Prompt
Every line of the entries that holds the word "sorting" is to be copied.

Stored data
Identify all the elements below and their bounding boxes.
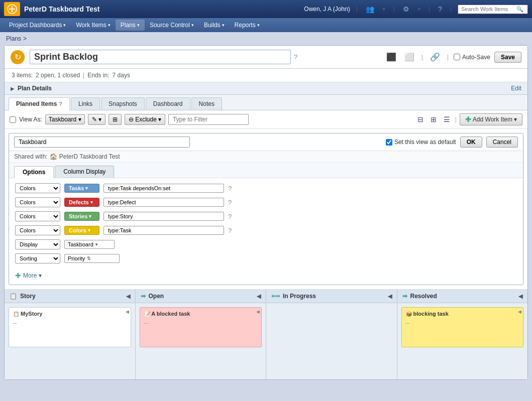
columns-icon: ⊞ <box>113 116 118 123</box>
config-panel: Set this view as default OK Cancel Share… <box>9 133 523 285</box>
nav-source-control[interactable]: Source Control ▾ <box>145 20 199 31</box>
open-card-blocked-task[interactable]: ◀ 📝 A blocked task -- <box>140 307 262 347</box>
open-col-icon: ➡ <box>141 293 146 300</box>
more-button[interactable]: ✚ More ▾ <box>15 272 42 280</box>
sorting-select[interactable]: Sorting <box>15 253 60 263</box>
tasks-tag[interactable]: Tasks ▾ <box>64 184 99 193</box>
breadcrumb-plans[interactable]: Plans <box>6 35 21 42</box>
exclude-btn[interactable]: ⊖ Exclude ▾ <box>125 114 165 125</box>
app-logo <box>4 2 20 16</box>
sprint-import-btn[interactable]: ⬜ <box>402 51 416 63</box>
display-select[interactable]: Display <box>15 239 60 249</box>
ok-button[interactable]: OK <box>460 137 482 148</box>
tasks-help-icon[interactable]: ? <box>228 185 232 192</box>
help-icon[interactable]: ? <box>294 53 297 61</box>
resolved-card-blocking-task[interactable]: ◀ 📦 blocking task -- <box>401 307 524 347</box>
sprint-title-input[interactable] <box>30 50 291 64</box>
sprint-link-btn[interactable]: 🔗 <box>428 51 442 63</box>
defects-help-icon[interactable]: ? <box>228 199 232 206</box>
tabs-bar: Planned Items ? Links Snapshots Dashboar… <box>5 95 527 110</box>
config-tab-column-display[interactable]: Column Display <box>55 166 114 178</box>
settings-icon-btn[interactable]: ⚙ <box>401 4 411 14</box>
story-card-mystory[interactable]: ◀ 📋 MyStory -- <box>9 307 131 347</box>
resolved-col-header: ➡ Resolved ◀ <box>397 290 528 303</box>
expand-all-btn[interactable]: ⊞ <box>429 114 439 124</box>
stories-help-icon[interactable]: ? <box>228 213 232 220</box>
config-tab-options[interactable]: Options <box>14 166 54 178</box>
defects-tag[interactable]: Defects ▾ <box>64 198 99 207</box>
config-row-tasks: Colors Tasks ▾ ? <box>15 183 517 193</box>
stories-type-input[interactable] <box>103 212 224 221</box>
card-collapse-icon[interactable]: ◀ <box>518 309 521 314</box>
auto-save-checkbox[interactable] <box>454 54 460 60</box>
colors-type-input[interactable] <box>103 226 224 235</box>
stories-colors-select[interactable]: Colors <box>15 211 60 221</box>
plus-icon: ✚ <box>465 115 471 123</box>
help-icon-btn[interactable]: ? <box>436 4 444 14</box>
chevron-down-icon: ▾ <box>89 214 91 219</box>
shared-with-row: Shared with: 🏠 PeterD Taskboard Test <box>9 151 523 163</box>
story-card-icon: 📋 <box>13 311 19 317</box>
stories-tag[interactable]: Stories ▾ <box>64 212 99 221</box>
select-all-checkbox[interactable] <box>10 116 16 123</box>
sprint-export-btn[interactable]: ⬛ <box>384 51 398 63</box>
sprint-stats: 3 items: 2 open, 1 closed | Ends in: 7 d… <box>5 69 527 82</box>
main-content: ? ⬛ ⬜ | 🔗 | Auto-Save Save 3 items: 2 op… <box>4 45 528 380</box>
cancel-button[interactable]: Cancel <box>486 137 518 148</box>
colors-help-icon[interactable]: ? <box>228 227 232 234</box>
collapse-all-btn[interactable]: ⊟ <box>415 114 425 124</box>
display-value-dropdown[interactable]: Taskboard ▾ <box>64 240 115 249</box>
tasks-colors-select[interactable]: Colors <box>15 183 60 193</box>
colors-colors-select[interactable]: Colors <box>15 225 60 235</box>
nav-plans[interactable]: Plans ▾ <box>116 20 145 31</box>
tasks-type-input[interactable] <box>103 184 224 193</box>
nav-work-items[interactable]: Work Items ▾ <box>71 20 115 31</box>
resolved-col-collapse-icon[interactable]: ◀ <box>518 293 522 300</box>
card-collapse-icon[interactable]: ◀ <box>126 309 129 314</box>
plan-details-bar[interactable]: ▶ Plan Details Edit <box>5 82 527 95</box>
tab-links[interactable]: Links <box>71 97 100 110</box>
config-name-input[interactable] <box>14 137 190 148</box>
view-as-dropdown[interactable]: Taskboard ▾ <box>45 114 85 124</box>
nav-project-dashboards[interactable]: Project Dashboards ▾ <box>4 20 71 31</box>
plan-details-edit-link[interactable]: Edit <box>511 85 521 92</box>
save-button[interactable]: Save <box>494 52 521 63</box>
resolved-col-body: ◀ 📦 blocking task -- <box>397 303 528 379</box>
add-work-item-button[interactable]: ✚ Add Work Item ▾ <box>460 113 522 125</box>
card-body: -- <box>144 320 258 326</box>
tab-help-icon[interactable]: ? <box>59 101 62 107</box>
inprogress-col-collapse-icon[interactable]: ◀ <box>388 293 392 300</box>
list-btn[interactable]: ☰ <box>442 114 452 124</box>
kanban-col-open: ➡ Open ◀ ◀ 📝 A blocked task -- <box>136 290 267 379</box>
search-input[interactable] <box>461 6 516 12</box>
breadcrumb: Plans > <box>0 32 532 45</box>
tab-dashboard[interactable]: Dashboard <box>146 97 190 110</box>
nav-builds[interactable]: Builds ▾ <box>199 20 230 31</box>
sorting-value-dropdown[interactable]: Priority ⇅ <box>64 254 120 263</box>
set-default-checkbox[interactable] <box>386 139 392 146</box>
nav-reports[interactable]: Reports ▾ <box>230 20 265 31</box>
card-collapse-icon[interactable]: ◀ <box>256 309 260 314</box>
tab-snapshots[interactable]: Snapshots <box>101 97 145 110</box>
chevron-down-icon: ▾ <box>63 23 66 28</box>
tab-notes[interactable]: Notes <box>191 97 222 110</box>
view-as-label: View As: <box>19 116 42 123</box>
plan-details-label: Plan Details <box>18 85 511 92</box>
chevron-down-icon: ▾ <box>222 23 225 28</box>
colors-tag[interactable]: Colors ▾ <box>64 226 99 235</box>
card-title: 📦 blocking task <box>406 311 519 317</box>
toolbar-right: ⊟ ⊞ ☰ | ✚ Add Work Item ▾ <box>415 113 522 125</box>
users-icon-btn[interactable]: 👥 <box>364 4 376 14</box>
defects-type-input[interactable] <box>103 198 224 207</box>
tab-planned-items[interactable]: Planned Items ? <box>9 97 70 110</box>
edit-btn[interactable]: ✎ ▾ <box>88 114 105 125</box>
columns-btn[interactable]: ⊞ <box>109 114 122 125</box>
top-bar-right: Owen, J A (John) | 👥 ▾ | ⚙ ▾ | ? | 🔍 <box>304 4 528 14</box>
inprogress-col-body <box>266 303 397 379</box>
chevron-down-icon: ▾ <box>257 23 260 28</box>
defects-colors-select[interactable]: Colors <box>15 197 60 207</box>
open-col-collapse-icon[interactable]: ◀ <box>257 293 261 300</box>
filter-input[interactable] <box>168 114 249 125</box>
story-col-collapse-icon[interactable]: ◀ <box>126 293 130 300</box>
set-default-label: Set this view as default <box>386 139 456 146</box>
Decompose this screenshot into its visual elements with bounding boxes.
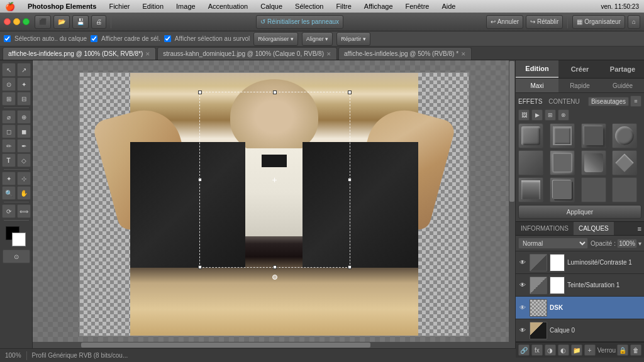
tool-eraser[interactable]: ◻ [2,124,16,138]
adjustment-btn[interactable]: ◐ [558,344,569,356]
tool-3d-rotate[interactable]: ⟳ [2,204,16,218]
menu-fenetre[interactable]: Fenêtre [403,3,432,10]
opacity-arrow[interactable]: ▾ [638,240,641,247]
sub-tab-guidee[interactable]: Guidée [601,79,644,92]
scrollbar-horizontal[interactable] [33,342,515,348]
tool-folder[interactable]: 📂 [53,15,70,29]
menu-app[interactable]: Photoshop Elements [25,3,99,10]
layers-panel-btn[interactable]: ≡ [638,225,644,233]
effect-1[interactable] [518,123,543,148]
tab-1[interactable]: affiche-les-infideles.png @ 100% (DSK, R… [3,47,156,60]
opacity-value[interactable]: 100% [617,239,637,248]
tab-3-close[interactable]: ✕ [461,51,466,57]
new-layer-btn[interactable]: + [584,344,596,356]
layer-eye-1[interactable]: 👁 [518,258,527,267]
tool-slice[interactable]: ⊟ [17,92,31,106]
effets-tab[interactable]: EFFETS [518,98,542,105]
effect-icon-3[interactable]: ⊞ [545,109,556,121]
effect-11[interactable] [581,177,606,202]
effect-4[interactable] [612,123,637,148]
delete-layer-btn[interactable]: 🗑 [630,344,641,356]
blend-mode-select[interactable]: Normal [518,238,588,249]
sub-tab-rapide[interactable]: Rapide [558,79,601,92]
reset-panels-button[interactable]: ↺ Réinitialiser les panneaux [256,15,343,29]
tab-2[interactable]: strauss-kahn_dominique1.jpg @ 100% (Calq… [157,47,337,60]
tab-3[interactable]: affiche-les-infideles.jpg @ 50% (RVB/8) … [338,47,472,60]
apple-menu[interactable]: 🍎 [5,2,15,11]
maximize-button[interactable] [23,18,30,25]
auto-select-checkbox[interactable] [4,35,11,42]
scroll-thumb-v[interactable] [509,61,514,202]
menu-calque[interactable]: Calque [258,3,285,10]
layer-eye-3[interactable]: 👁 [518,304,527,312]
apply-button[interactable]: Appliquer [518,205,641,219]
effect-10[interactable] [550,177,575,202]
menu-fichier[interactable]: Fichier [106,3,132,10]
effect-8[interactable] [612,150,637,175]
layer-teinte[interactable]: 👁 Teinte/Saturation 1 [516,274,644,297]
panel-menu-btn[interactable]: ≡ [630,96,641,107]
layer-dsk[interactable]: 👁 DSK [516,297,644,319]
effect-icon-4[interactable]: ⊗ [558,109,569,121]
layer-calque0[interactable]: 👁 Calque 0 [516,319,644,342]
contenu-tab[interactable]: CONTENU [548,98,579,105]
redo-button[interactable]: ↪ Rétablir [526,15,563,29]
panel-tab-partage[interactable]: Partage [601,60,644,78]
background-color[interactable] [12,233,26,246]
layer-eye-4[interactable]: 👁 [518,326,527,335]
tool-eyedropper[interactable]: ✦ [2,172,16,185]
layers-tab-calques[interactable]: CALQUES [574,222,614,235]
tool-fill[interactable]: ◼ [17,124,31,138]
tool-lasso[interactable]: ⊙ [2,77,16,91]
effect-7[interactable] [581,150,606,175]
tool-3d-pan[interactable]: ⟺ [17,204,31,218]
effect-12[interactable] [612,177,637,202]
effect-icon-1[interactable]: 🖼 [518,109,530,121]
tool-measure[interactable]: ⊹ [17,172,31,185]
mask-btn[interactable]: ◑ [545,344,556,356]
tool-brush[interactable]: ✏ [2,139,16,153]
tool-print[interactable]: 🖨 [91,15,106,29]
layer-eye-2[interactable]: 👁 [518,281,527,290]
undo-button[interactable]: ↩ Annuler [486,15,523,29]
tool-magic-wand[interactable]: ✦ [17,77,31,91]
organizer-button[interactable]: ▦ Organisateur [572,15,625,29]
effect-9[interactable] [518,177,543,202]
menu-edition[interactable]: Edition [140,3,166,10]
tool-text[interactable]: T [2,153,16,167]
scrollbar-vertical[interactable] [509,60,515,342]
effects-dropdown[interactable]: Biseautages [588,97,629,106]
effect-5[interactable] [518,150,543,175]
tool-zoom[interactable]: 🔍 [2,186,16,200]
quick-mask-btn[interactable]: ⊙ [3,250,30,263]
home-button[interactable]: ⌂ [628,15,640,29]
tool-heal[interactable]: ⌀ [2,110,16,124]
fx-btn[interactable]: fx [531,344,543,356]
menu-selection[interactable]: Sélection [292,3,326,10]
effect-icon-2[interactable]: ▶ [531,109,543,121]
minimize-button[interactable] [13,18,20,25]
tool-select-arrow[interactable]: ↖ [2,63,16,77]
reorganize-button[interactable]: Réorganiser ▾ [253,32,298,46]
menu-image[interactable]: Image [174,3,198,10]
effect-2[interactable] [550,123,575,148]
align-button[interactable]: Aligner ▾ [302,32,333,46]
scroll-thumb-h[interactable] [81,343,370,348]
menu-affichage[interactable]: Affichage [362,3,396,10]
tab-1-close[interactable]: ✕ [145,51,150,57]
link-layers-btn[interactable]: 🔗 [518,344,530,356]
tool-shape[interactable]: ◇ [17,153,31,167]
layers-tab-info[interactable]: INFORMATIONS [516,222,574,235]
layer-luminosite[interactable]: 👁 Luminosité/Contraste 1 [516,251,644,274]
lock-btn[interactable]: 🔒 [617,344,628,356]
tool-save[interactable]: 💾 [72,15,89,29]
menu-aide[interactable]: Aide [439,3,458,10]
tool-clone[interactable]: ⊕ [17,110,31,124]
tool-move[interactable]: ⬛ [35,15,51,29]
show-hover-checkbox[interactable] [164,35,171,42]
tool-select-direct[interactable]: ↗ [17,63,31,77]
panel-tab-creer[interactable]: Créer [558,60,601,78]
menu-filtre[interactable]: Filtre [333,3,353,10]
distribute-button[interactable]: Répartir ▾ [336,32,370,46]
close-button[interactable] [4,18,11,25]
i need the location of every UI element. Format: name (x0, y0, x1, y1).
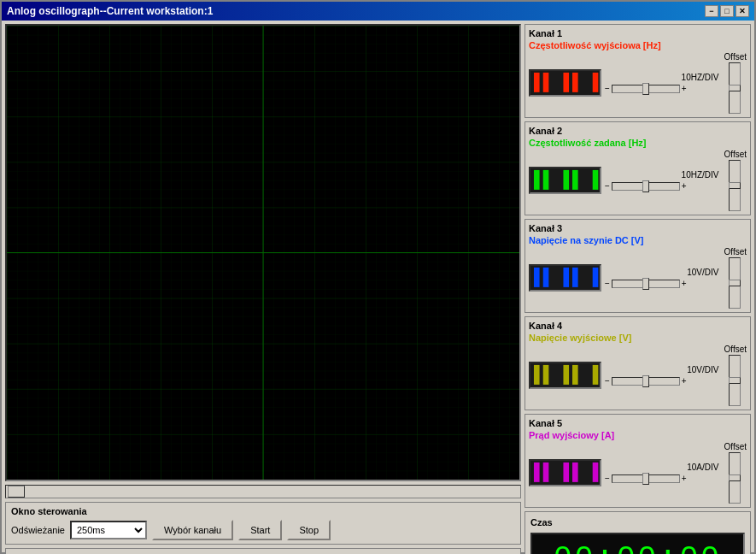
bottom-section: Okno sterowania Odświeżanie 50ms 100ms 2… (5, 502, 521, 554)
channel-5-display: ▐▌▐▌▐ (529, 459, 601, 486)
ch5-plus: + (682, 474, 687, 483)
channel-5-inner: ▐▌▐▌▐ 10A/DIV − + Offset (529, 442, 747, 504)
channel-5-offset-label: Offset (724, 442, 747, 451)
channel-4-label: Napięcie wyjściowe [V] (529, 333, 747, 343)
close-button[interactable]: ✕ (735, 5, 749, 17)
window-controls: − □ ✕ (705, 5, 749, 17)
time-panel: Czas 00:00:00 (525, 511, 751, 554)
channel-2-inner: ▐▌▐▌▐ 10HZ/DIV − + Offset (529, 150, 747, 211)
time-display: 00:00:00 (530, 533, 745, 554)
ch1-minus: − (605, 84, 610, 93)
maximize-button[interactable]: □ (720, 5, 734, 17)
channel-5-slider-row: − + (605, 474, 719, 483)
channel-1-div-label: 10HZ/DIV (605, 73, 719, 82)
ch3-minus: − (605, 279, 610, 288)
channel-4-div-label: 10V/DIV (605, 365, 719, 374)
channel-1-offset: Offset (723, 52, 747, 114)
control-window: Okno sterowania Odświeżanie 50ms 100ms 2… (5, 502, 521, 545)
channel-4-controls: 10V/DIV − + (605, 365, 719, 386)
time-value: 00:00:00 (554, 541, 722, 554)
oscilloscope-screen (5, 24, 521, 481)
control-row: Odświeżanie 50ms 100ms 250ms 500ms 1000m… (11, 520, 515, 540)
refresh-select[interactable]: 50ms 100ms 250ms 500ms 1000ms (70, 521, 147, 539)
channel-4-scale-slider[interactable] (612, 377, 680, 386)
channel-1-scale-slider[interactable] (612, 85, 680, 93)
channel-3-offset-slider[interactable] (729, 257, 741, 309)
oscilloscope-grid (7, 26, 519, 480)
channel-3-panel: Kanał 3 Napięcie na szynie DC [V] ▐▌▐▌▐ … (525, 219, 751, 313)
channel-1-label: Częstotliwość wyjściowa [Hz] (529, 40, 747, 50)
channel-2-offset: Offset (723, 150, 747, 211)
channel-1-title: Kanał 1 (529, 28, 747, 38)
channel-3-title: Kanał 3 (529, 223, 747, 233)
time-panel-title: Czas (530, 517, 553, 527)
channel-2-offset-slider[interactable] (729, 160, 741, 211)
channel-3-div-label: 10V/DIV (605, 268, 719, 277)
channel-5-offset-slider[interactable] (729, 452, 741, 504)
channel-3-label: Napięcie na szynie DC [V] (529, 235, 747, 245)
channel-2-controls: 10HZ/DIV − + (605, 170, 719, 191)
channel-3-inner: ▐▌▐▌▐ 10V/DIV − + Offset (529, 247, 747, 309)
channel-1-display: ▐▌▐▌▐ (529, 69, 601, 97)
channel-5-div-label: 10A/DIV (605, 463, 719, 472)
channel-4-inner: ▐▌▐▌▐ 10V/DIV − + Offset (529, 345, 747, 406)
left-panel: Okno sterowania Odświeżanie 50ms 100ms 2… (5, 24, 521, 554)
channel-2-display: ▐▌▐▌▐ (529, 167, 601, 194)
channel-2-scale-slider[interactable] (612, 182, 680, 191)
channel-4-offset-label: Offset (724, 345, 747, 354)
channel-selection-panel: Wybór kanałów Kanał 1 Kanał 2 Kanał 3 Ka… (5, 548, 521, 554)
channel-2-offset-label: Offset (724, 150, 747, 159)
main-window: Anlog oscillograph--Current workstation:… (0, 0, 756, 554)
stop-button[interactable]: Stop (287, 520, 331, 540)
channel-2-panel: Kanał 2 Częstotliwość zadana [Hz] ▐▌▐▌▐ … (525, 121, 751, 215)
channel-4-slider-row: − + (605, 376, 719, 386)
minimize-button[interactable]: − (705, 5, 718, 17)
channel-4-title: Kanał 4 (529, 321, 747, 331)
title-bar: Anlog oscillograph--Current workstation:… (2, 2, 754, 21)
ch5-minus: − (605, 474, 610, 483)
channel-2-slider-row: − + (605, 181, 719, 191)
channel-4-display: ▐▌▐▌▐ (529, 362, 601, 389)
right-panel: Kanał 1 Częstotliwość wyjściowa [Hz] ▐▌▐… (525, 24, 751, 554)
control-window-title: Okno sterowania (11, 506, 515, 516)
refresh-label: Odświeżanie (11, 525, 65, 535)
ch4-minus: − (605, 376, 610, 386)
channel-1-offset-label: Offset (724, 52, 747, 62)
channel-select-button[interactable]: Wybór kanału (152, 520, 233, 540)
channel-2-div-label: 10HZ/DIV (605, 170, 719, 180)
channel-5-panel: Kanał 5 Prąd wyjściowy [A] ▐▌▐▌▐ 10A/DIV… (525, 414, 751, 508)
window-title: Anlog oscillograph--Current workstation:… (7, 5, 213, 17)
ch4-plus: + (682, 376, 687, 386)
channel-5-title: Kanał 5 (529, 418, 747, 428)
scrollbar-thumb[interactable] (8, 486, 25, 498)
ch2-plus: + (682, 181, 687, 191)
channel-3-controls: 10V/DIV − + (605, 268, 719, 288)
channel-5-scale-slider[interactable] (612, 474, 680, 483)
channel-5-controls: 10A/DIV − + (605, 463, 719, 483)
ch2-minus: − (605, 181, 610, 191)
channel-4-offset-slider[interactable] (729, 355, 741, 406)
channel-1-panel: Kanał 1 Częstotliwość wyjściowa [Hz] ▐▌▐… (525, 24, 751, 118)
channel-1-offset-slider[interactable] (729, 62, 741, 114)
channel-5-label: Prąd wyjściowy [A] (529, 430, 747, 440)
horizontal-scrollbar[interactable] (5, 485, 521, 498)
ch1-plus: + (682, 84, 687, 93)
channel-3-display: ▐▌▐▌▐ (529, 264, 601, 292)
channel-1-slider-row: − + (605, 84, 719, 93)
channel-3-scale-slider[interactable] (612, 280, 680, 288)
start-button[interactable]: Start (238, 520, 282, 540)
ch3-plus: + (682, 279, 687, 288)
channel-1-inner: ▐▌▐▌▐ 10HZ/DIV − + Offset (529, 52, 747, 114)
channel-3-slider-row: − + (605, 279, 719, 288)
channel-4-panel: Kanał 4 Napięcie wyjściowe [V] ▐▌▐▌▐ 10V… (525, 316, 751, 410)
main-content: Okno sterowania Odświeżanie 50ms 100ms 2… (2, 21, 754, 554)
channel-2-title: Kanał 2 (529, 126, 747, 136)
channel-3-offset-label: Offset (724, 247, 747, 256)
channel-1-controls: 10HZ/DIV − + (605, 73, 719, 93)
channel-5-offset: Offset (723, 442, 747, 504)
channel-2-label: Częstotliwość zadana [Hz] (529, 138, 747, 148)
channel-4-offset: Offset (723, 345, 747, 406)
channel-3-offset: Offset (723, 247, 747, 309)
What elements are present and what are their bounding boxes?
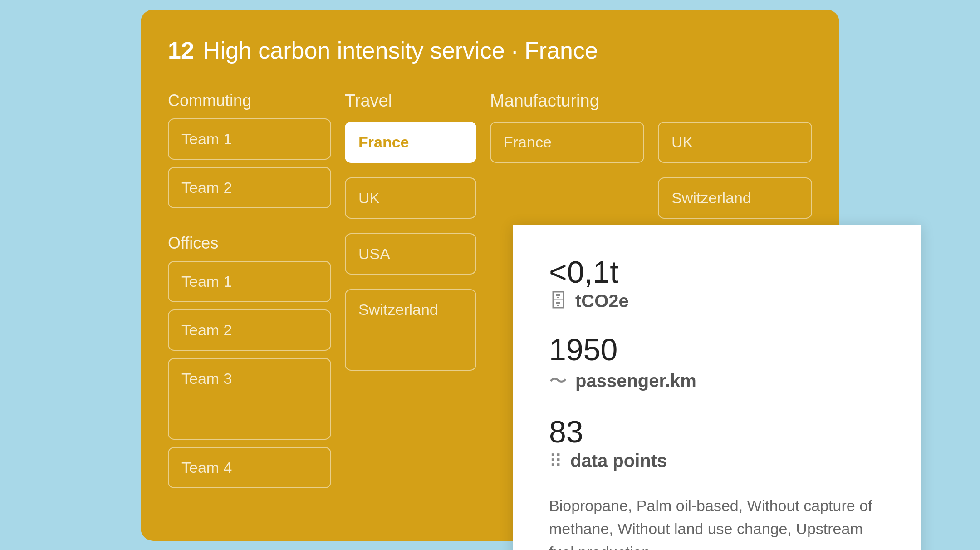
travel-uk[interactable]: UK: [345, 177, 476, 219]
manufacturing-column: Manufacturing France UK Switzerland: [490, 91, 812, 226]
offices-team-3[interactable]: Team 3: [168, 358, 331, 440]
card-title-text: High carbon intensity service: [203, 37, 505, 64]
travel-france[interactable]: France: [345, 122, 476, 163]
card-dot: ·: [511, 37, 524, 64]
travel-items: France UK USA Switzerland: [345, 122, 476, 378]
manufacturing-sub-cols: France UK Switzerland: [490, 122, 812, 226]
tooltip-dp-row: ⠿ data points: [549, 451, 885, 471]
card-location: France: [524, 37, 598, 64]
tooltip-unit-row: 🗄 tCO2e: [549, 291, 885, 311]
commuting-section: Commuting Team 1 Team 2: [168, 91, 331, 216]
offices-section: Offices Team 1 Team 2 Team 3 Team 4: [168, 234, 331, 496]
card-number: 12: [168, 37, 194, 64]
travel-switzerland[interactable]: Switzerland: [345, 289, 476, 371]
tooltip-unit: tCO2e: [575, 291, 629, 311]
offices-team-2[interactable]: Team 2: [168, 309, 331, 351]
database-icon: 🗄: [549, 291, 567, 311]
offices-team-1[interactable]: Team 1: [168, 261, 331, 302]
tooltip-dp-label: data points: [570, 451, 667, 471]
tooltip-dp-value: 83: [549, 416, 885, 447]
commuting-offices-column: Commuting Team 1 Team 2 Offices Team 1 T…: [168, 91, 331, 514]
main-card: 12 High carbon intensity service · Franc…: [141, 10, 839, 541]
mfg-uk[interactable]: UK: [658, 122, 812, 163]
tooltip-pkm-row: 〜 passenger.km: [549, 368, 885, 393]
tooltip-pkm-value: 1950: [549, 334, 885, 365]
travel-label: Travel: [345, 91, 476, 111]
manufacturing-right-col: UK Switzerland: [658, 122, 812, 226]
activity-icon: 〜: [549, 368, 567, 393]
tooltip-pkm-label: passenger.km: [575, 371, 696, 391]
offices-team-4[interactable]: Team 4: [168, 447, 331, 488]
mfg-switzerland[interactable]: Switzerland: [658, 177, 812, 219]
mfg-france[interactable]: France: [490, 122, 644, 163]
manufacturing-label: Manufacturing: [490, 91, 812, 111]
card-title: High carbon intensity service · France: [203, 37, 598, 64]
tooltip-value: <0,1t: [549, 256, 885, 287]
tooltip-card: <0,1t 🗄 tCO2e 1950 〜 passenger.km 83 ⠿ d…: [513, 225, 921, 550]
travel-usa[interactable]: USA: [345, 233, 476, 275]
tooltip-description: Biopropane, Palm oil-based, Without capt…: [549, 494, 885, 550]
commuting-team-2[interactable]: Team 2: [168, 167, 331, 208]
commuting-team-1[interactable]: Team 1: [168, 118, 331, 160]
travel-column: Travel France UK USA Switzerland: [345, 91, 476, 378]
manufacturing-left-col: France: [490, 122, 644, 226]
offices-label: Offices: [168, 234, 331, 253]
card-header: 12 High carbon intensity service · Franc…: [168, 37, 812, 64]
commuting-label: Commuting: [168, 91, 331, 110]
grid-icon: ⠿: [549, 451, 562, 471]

Final answer
sorting-select[interactable]: Sorting <box>15 253 60 263</box>
sorting-value-dropdown[interactable]: Priority ⇅ <box>64 254 120 263</box>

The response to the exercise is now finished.